Workers could change this, of course. They could unionize, bargain collectively as a unit, push back on employer power so that space is made for their needs, their time, their lives. They could ask for paid overtime–in time or money. But most workers in the US have convinced themselves, or have been so persuaded, that organized worker forces flirt with the Antichrist, with all that is good and holy in America, that unions are parasites. So rather than organize themselves and secure for themselves the benefits of a unionized work force, they’d rather stand by and let the remnants of organized labor in this country come under sustained political attack.

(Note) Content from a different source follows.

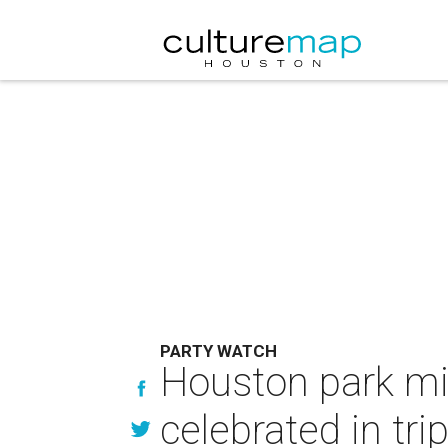
PARTY WATCH
Houston park mi
celebrated in tri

And never get home on time.

The ‘Adversarial’ Nature of Unions

One of the strangest objections to the presence of unions in the workplace is that unions make the workplace adversarial, that they introduce conflict into the relationship between the worker and the manager (or between the two classes), that rather than letting workers and management concentrate on maximizing output (or throughput) and enterprise profit, which would then ultimately translate back into prosperity for all concerned, the union imposes an externality, a transaction cost by virtue of its fundamentally oppositional nature.

The so-called ‘adversarial nature’ of the union should not be surprising. Management and workers’ incentives often do not align, especially when the employing entity is not employee owned or incorporated i.e., it is a standard  enterprise where the economic power of capital is concentrated in a small group of owners. The goods to be maximized and minimized–wages and profits for instance–by the parties in this relationship are different and often orthogonal; it is not entirely unexpected that management and workers’ actions would bring them into conflict with each other. This situation is an almost straightforward consequence of the acceptance of two axioms pertaining to such a workplace: a) that it brings together two parties of grossly disparate economic power, with both aiming to maximize their standings in those stakes and b) that this encounter will often be a zero-sum game. Conflict seems inevitable under these circumstances.

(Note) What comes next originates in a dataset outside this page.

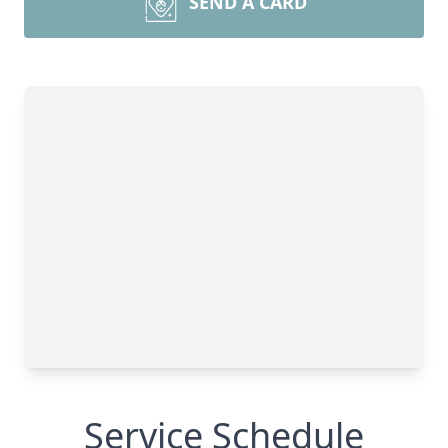
SEND A CARD
Service Schedule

(A little historical perspective is useful here. Early hostility to unions from management was systematic; it found a significant legal edge thanks to sympathetic courts that, having internalized the mantra that unions were irritants to markets blamed them for declining profits whenever they occurred. Indeed, the sometimes violent, protracted, and bitter history of labor relations in this country suggests that to note and object to the adversarial nature of unions is to merely note the aggressive posture of one of the two parties in an extended, hostile, and a yet-to-be-resolved conflict: at best it makes note of the obvious, at worst it seeks to obfuscate understanding of the forces that conspire to keep the workplace a space for worker control.)

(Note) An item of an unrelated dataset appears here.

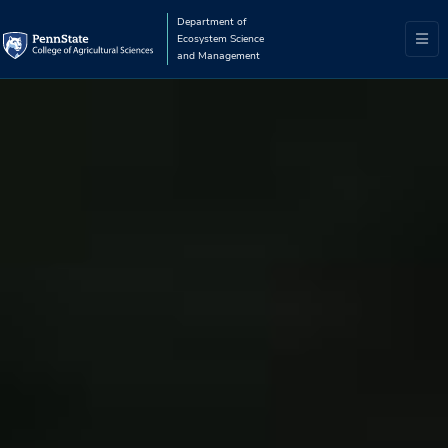
Department of
Ecosystem Science
and Management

What is most interesting about this almost-aesthetic distaste which underwrites the objection to the conflict-engendering union–the only one to be indicted of the charge of adversarial behavior–is the contrast it intends to conjure up with an imaginary union-free workplace, one that is productive, low-cost, profit-producing, a harmonious vale of workers and management working peacefully together with shoulders to the wheel. Such union-free workplaces in the real world, of course, now free of the friction created by the presence of the union, almost invariably do poorly on those reckonings of worker quality most beloved of unions: worker job security, inflation-pacing wages with annual raises, safe and regulated workplaces. It turns out that conflict in the workplace might be the price workers and management have to pay if the widespread ubiquity of collectively owned economic entities does not become a reality and the workplace continues to showcase relationships between powerful, capital-owning management and economically precarious worker forces.